- IPC code: MAR
- NPC: Royal Moroccan Federation of Sports for Disabled

in Seoul
- Competitors: 14
- Medals Ranked 48th: Gold 0 Silver 0 Bronze 1 Total 1

Summer Paralympics appearances (overview)
- 1988; 1992; 1996; 2000; 2004; 2008; 2012; 2016; 2020; 2024;

= Morocco at the 1988 Summer Paralympics =

Morocco competed at the 1988 Summer Paralympics in Seoul, South Korea.

== Team ==
Morocco had a 14-member strong delegation in Seoul. The team only included men. Among the athletes on the team were wheelchair basketball players Mohamed Alilou, Khalid Ennadi, Mohamed Fathi, Mesoudi Mourad, Mjid Najmi, and Ali Serghouchni.

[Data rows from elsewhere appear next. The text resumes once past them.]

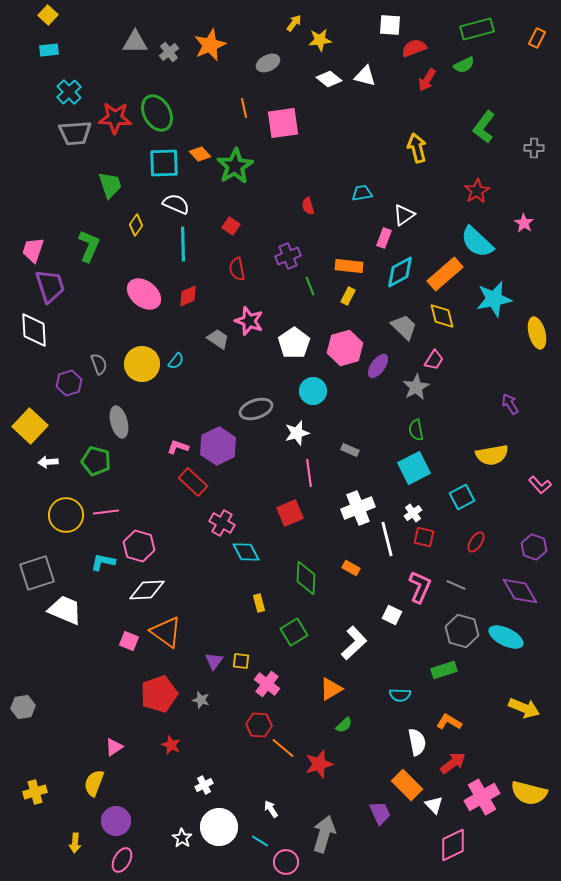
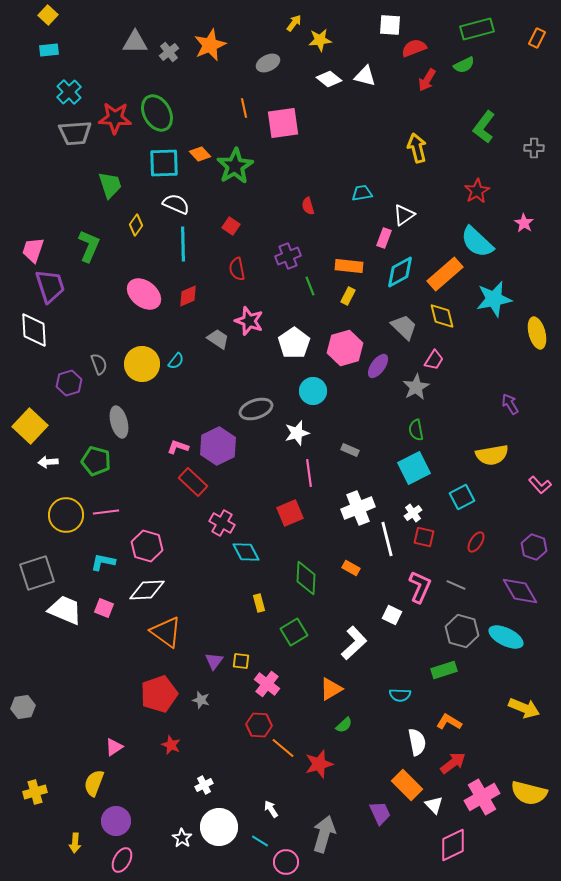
pink hexagon at (139, 546): moved 8 px right
pink square at (129, 641): moved 25 px left, 33 px up
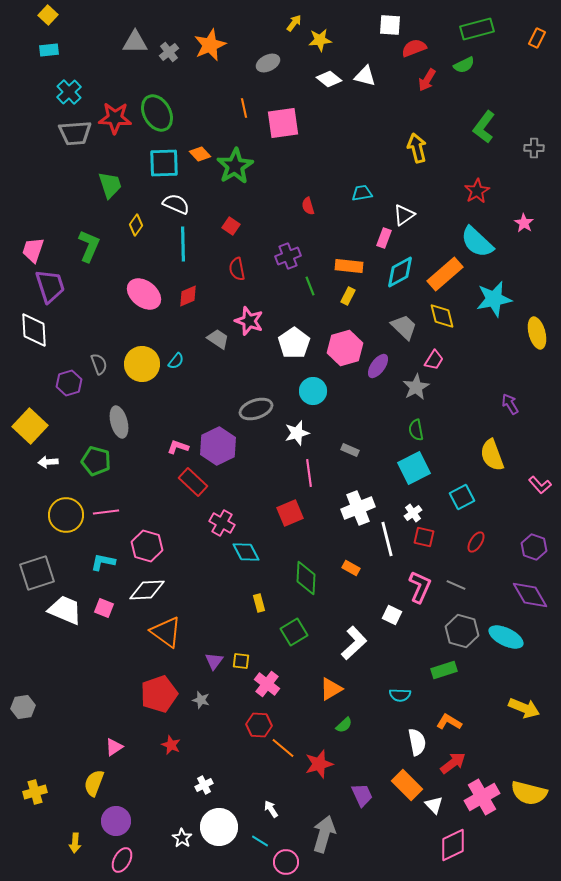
yellow semicircle at (492, 455): rotated 80 degrees clockwise
purple diamond at (520, 591): moved 10 px right, 4 px down
purple trapezoid at (380, 813): moved 18 px left, 18 px up
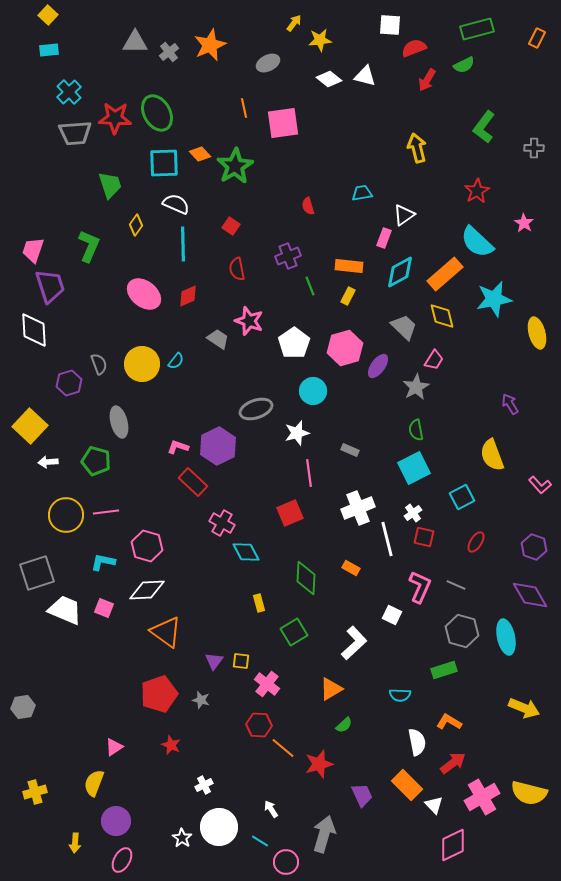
cyan ellipse at (506, 637): rotated 52 degrees clockwise
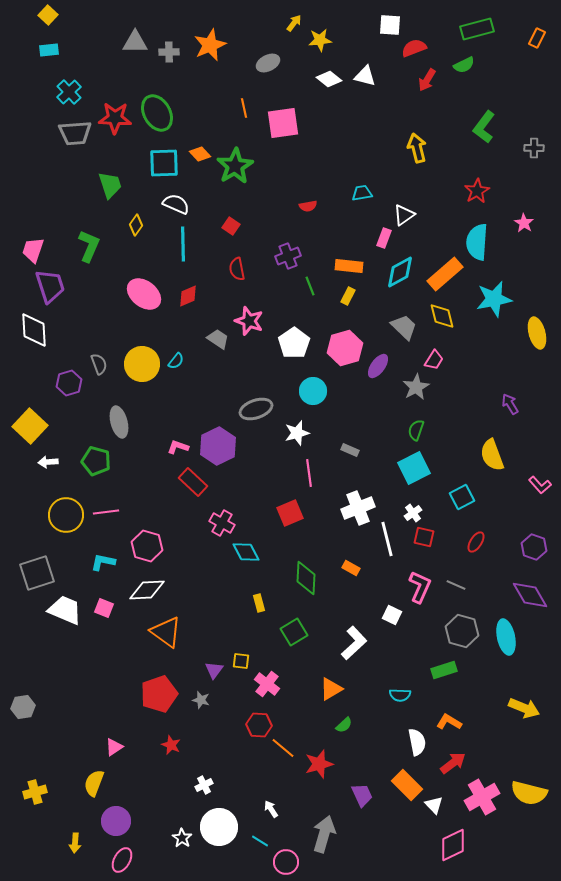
gray cross at (169, 52): rotated 36 degrees clockwise
red semicircle at (308, 206): rotated 84 degrees counterclockwise
cyan semicircle at (477, 242): rotated 51 degrees clockwise
green semicircle at (416, 430): rotated 30 degrees clockwise
purple triangle at (214, 661): moved 9 px down
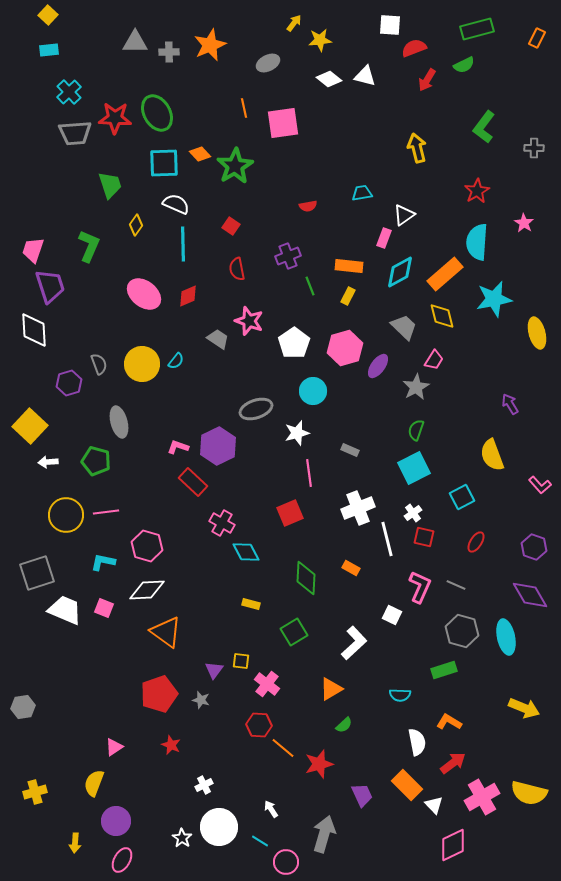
yellow rectangle at (259, 603): moved 8 px left, 1 px down; rotated 60 degrees counterclockwise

== Wheelchair basketball ==
The Moroccan team included Mohamed Alilou, Khalid Ennadi, Mohamed Fathi, Mesoudi Mourad, Mjid Najmi, and Ali Serghouchni. They were coached by Abdelkader Attar. Morocco finished the 1988 Games with an 0 - 4 record. In group play, Morocco lost to Australia 88 - 21. Playing again the same day, they lost to France 90 - 22. The next day, October 17, they lost to Germany 58 - 28. They finished last in Pool B with 4 losses. Morocco was the last African team to play in the men's competition until the 2000 Games, when South Africa made an appearance.